Subir no palanque para cantar em showmícios não é mais permitido pela legislação eleitoral, mas os candidatos à Presidência não abrem mão de receber o apoio público de artistas e intelectuais às suas campanhas. Nesta segunda-feira, as duas principais concorrentes ao cargo, Dilma Rousseff (PT) e Marina Silva (PSB), participaram de eventos para exibir os seus cabos eleitorais mais populares.

Ao lado ex-presidente Luiz Inácio Lula da Silva, Dilma reuniu artistas em um teatro no Rio. À tarde, a campanha da petista já havia divulgado um manifesto com 69 nomes de destaque da cultura brasileira, como os cantores Chico Buarque e Alcione, os atores Paulo Betti e Angela Vieira e os escritores Fernando Morais e Luis Fernando Verissimo. Também havia na lista nomes de blogueiros.

Incluído no manifesto, o ator Matheus Nachtergaele disse na segunda-feira pelo Facebook que não assinou o documento e que, por ora, não pretende revelar o seu posicionamento político.

“Nunca o Brasil havia vivido um processo tão profundo e prolongado de mudança e de justiça social, reconhecendo e assegurando os direitos daqueles que sempre foram abandonados”, diz o texto.

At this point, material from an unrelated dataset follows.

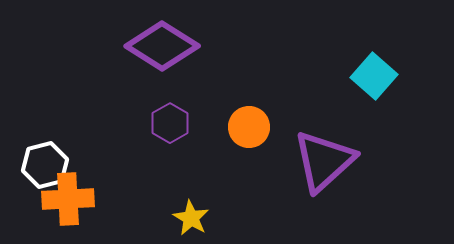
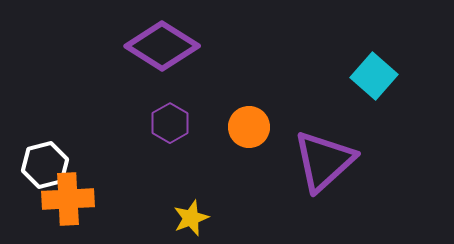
yellow star: rotated 21 degrees clockwise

Apesar de registrar que o País precisa de mudanças, especialmente em segurança pública e mobilidade urbana, o manifesto diz que abandonar o caminho que vem sendo trilhado “para retomar fórmulas econômicas que protegem os privilegiados de sempre seria um enorme retrocesso”.

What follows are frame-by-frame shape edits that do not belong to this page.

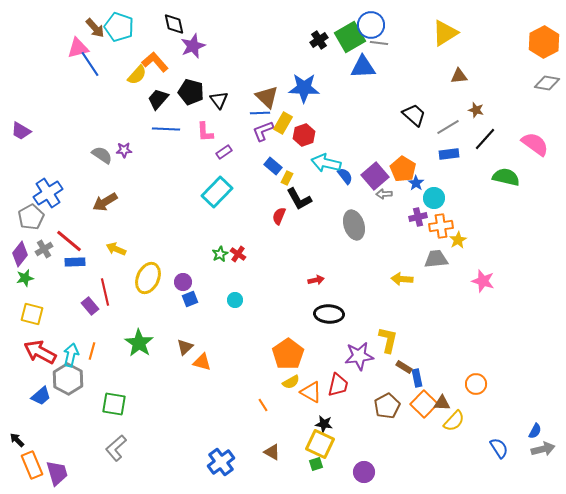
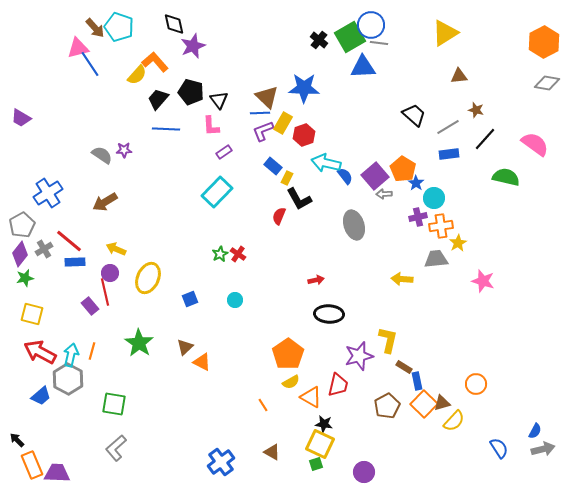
black cross at (319, 40): rotated 18 degrees counterclockwise
purple trapezoid at (21, 131): moved 13 px up
pink L-shape at (205, 132): moved 6 px right, 6 px up
gray pentagon at (31, 217): moved 9 px left, 8 px down
yellow star at (458, 240): moved 3 px down
purple circle at (183, 282): moved 73 px left, 9 px up
purple star at (359, 356): rotated 8 degrees counterclockwise
orange triangle at (202, 362): rotated 12 degrees clockwise
blue rectangle at (417, 378): moved 3 px down
orange triangle at (311, 392): moved 5 px down
brown triangle at (442, 403): rotated 18 degrees counterclockwise
purple trapezoid at (57, 473): rotated 72 degrees counterclockwise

A candidata do PSB, por sua vez, reuniu-se segunda com representantes de entidades e profissionais da área cultural na zona oeste de São Paulo. Entre os presentes, o cineasta Fernando Meirelles, o cantor Dinho Ouro Preto e o rapper Xis.

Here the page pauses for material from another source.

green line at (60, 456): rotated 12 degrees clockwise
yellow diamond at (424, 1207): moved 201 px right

A campanha de Marina marcou um outro ato para amanhã, no Rio, onde espera uma presença mais expressiva de artistas. O encontro está sendo organizado pelo ator Marcos Palmeira e teve de ser adiado para não coincidir com o evento promovido pela equipe de Dilma.

No encontro de segunda-feira, Marina prometeu ampliar o investimento em cultura, mas evitou definir um porcentual do Orçamento, como fez com outras áreas, como a saúde.

Ao receber o apoio público de Meirelles, ouviu dele que o País não precisa mexer na política para o desenvolvimento da indústria audiovisual implementada pelo atual governo, apenas fazer “alguns ajustes”. Dinho Ouro Preto - que apoiava Eduardo Campos e disse ao Estado estar em dúvida após a morte do candidato - disse ter decidido votar em Marina por acreditar que ela possa mudar o sentimento de “descrença generalizada” em relação aos políticos.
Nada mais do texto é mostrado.